Live-Demo: https://dev.dillenberg.net/angebote/
Worum es hier eigentlich geht
Dieses Repo ist mehr als ein Angebots-Tool. Es ist eine Referenz dafür, wie man KI richtig einsetzt -- nicht, indem man die ganze Aufgabe einem Modell übergibt, sondern indem man genau trennt, was deterministisch gehört und was nur ein LLM kann. Wer die fünf Punkte unten versteht, hat das Wesentliche.
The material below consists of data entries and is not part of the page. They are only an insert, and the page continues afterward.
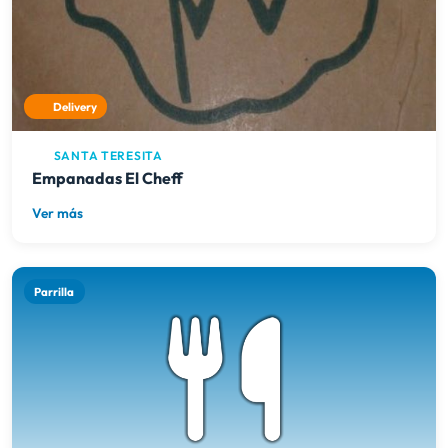
Delivery
SANTA TERESITA
Empanadas El Cheff
Ver más
Parrilla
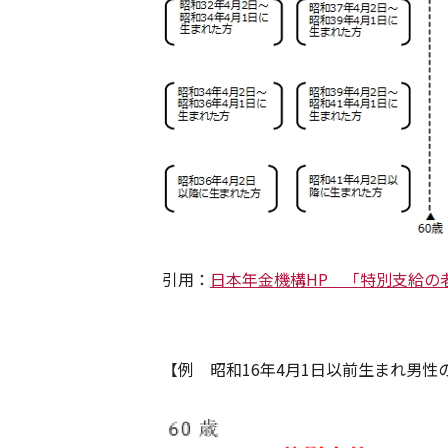
引用：
日本年金機構HP 「特別支給の
【例 昭和16年4月1日以前生まれ男性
1. Der Schnitt: Vor KI muss man erst KI einsparen
Die Aufgabe sieht nach einer KI-Aufgabe aus. Sie ist es nur zur Hälfte. Sie zerfällt in zwei strikt getrennte Teile:
| Teil | Wesen | Werkzeug |
|---|---|---|
| Daten holen (Preise, Gültigkeiten, Händler an Ort X) | reproduzierbar, exakt | kein LLM -- HTTP + Parser |
| Kategorisieren (ist Toffifee Süßware? gehört eine Blühpflanze in eine Lebensmittelliste?) | echte Ambiguität | LLM -- und nur hier |
Wer alles dem Modell gibt, bekommt erfundene Preise. Wer alles deterministisch löst, scheitert an der Einordnung. Richtig ist die Arbeitsteilung.
Im Code ist dieser Schnitt nicht verhandelbar: Der Fetch-Teil enthält keinen
einzigen LLM-Aufruf -- ein Test (tests/) prüft genau das.
2. Architektur statt Präferenz: Qualität als prüfbare Bedingung
Eine Regel, die nur als höfliche Bitte im Prompt steht („möglichst keine erfundenen Preise"), bricht unter Druck still weg. Eine Regel, die als prüfbare Bedingung im Datenfluss steht, hält. Drei solcher Regeln sind hier festverdrahtet -- und durch Tests abgesichert:
- Kein Auffüllen. Keine belegten Angebote für eine Gruppe → „keine Daten", niemals ein plausibel klingendes erfundenes Beispiel.
- Nur Belegtes. Preis, Gültigkeit, Händler stammen aus dem Datensatz, nicht aus dem Modell. Fehlendes Feld = als fehlend markiert, nicht geraten.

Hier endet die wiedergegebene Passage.